I believe that freedom is a responsibility.
In 1863, President Lincoln declared, “It is for us the living . . . to be dedicated here to the unfinished work which they who fought here have thus so nobly advanced.” That unfinished cause for which our soldiers fought in battle, and for which so many gave their lives, is a free United States of America.
Yes, unfinished. It has been one hundred forty three years, and the work President Lincoln spoke of is still not finished. In fact, that work will never be finished. You and I must see Lincoln’s work through. Freedom is the capacity for self-determination. It is not an entity but a condition, and conditions change. Freedom can expand. So can it contract.

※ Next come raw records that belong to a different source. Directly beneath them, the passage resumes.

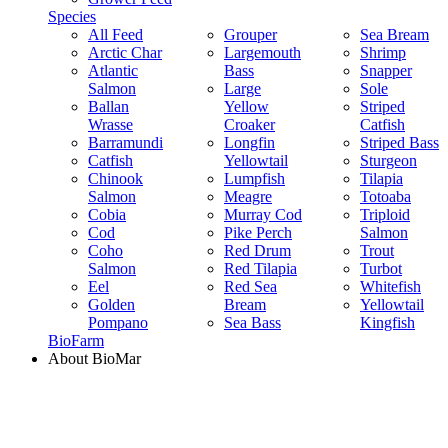
Species
All Feed
Grouper
Sea Bream
Arctic Char
Largemouth
Shrimp
Atlantic
Bass
Snapper
Salmon
Large
Sole
Ballan
Yellow
Striped
Wrasse
Croaker
Catfish
Barramundi
Longfin
Striped Bass
Catfish
Yellowtail
Sturgeon
Chinook
Lumpfish
Tilapia
Salmon
Meagre
Totoaba
Cobia
Murray Cod
Triploid
Cod
Pike Perch
Salmon
Coho
Red Drum
Trout
Salmon
Red Tilapia
Turbot
Eel
Red Sea
Whitefish
Golden
Bream
Yellowtail
Pompano
Sea Bass
Kingfish
BioFarm
About BioMar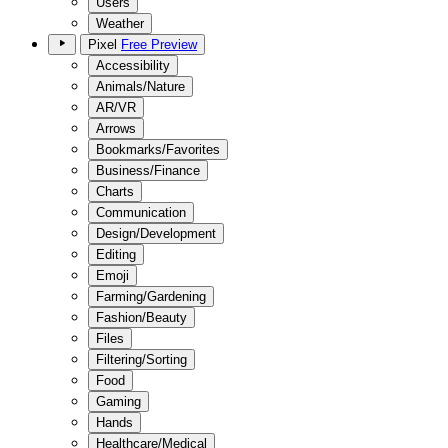
Users
Weather
Pixel
Free Preview
Accessibility
Animals/Nature
AR/VR
Arrows
Bookmarks/Favorites
Business/Finance
Charts
Communication
Design/Development
Editing
Emoji
Farming/Gardening
Fashion/Beauty
Files
Filtering/Sorting
Food
Gaming
Hands
Healthcare/Medical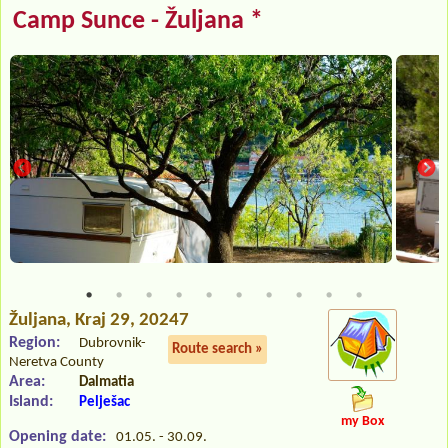
Camp Sunce - Žuljana *
Žuljana
, Kraj 29, 20247
Region:
Dubrovnik-
Route search »
Neretva County
Area:
Dalmatia
Island:
Pelješac
my Box
Opening date:
01.05. - 30.09.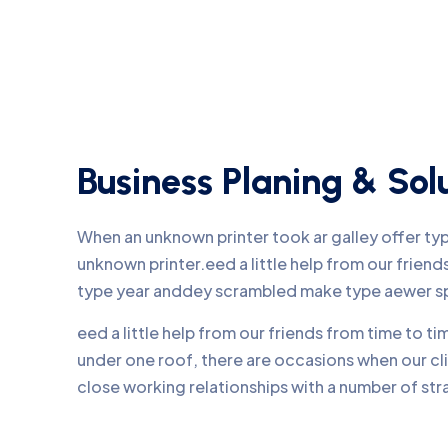
Business Planing & Sol
When an unknown printer took ar galley offer t
unknown printer.eed a little help from our frie
type year anddey scrambled make type aewer s
eed a little help from our friends from time to 
under one roof, there are occasions when our c
close working relationships with a number of str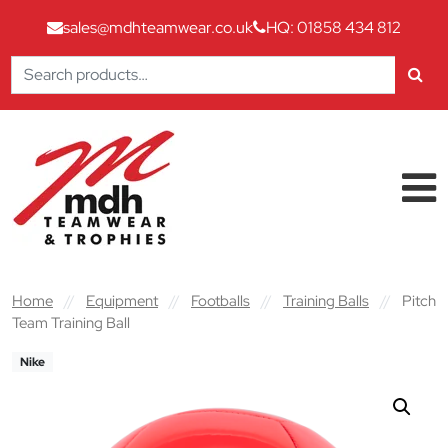
sales@mdhteamwear.co.uk
HQ: 01858 434 812
Search
for:
Skip to content
Main Navigation
Home
//
Equipment
//
Footballs
//
Training Balls
//
Pitch
Team Training Ball
Nike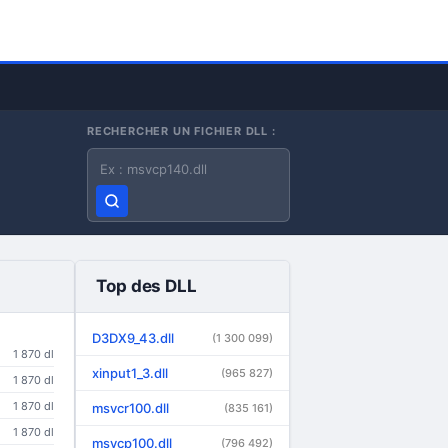
RECHERCHER UN FICHIER DLL :
Nom du fichier DLL
Top des DLL
D3DX9_43.dll
(1 300 099)
1 870 dl
xinput1_3.dll
(965 827)
1 870 dl
1 870 dl
msvcr100.dll
(835 161)
1 870 dl
msvcp100.dll
(796 492)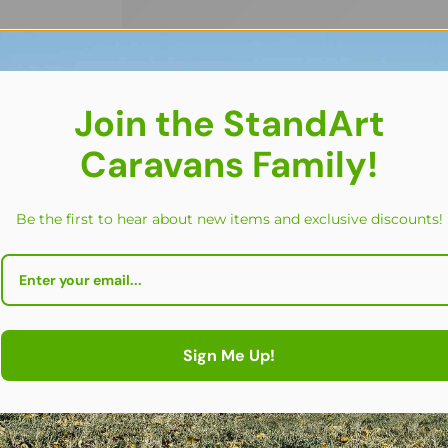
Join the StandArt
Caravans Family!
Be the first to hear about new items and exclusive discounts!
FEATURED
Sign Me Up!
Set of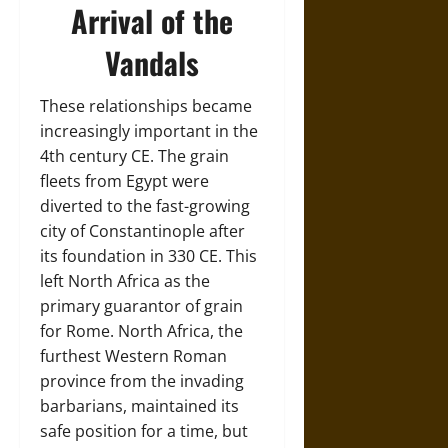
Arrival of the
Vandals
These relationships became
increasingly important in the
4th century CE. The grain
fleets from Egypt were
diverted to the fast-growing
city of Constantinople after
its foundation in 330 CE. This
left North Africa as the
primary guarantor of grain
for Rome. North Africa, the
furthest Western Roman
province from the invading
barbarians, maintained its
safe position for a time, but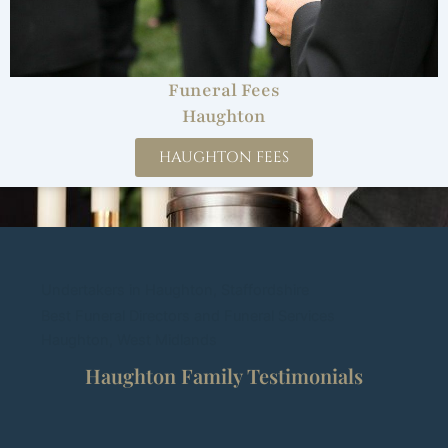
Funeral Fees
Haughton
HAUGHTON FEES
Undertakers in Haughton, Staffordshire
Best Funeral Directors and Funeral Services
Haughton, West Midlands
Haughton Family Testimonials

American soldiers defend our liberty in combat, but without our constant vigilance at home, and without its proper exercise in the course of our everyday lives, freedom will perish. In the words of Winston Churchill, “Victory is never final. It is courage that counts.” Through every war, our soldiers have held this nation’s destiny in their hands. I admire them. They have not failed us. They cherish freedom enough that they are willing to die for it. Our duty to them and to ourselves is to treasure freedom enough to live up to it.
Liberty is the absence of restraints on our ability to think and act. The corollary of freedom is individual responsibility, expressed in qualities like dependability, loyalty, trustworthiness, and accountability. On a higher plane reside virtues like self-denial, fortitude, courage, and passion. Their collective moral force defines a person’s dignity. Dignity is earned in the extent to which a person guards his or her self-respect and accommodates the self-respect of others.
Will we make mistakes? Of course we will! In Gandhi’s words, “Freedom is not worth having if it does not connote freedom to err.” We must, however, take responsibility for all our actions regardless of outcome and in light of all consequences. Self-respect is attainable only by seeing ourselves truthfully. By respecting our humanity, we acknowledge who and what we truly are. The lesson is humility; its reward, the respect of others. In this manner we push ourselves forward and lift ourselves up.
Today I call upon young people all across America to join me in re-dedicating ourselves to the highest of ideals—freedom. Let us emulate our military heroes who realize that liberty is a strong yet fragile thing, and that the only way we will protect it is by exercising individual responsibility. While freedom gives us the right to live our lives the way we wish, we must remember that it is not what we do in life that defines who we are as much as how we do it. Let us hold ourselves to the highest moral and ethical standards, thereby guarding our self-respect and proving our dignity. Thus do we carry the torch of liberty.